*** Input for this task Section Begins ***

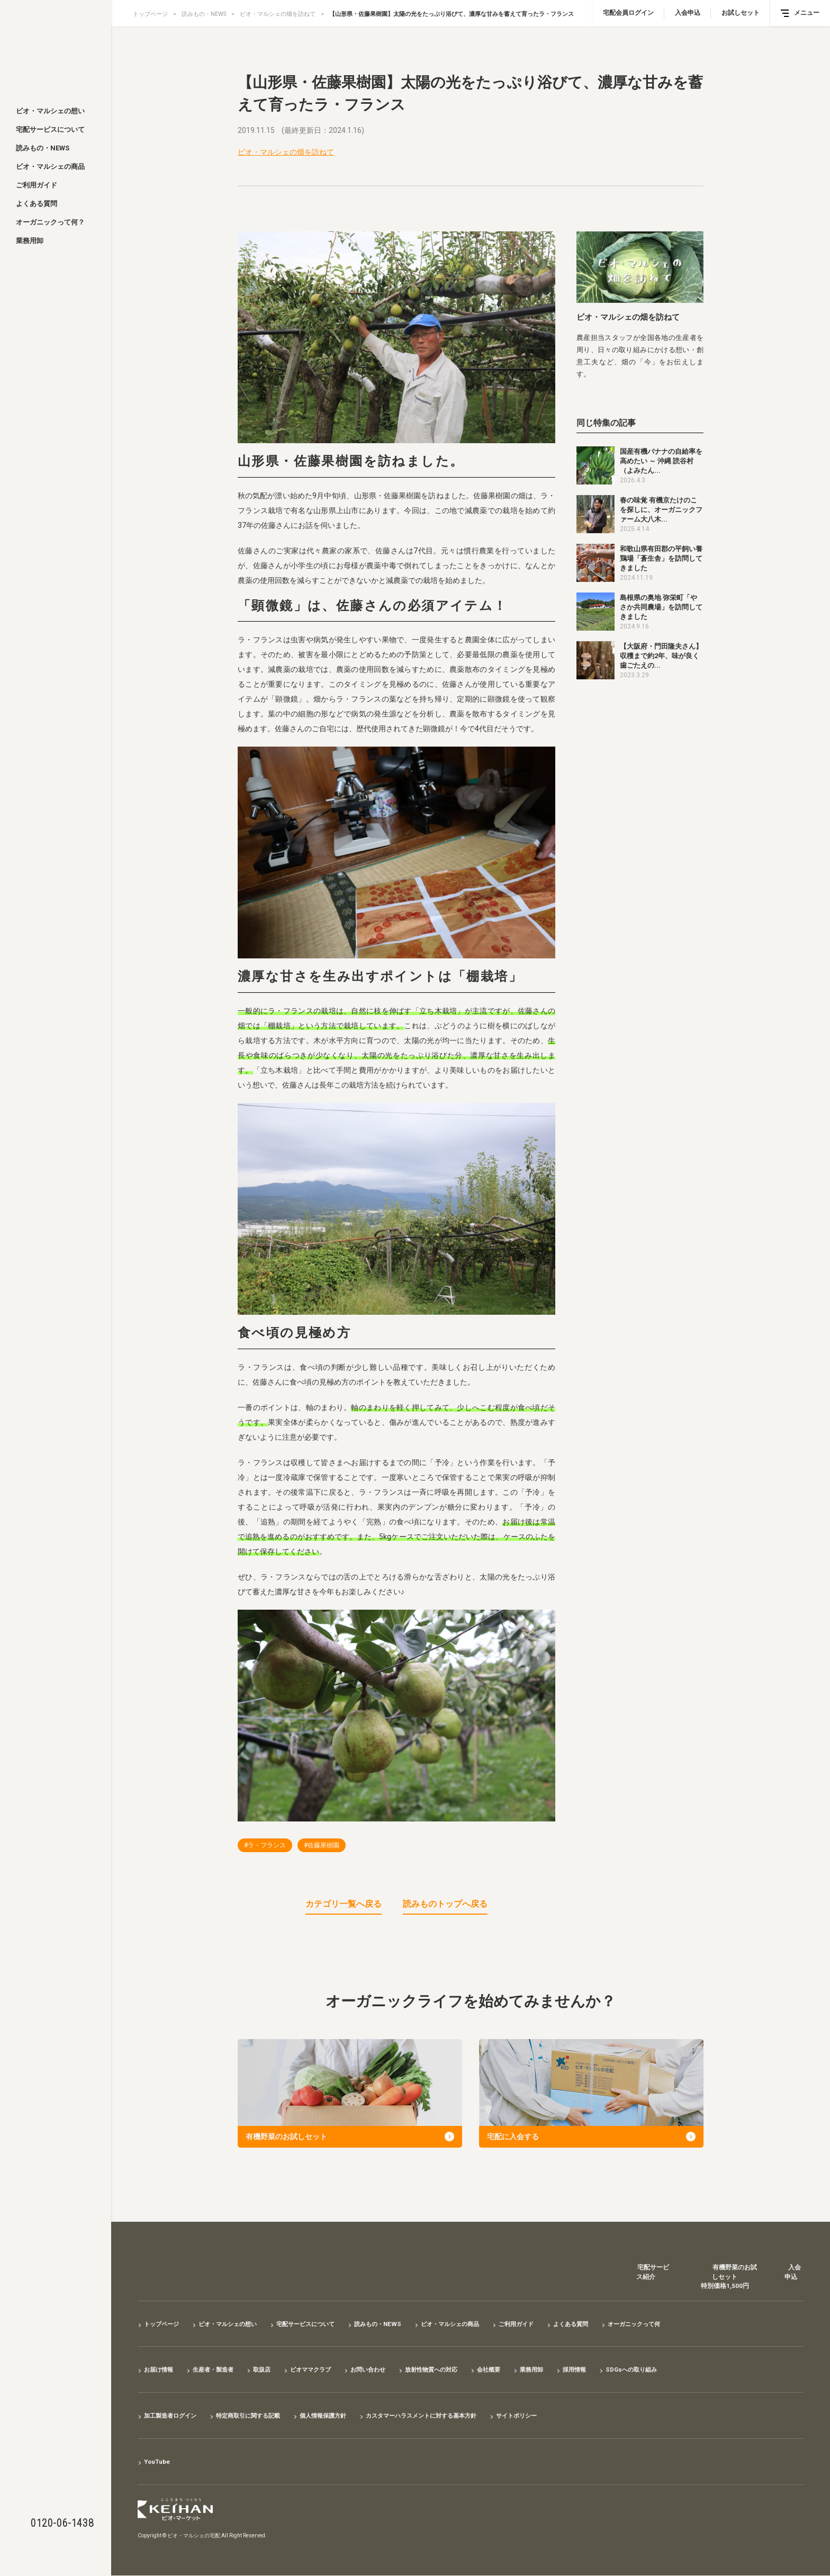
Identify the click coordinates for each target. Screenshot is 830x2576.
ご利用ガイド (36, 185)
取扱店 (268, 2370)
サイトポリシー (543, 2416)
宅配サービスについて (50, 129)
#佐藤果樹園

*** Input for this task Section Ends ***

- [Work order]: Repeat the listing above word for word and leave its images out.

- [Result below]:
Identify the click coordinates for each target. Screenshot is 830x2576.
ご利用ガイド (36, 185)
取扱店 (268, 2370)
サイトポリシー (543, 2416)
宅配サービスについて (50, 129)
#佐藤果樹園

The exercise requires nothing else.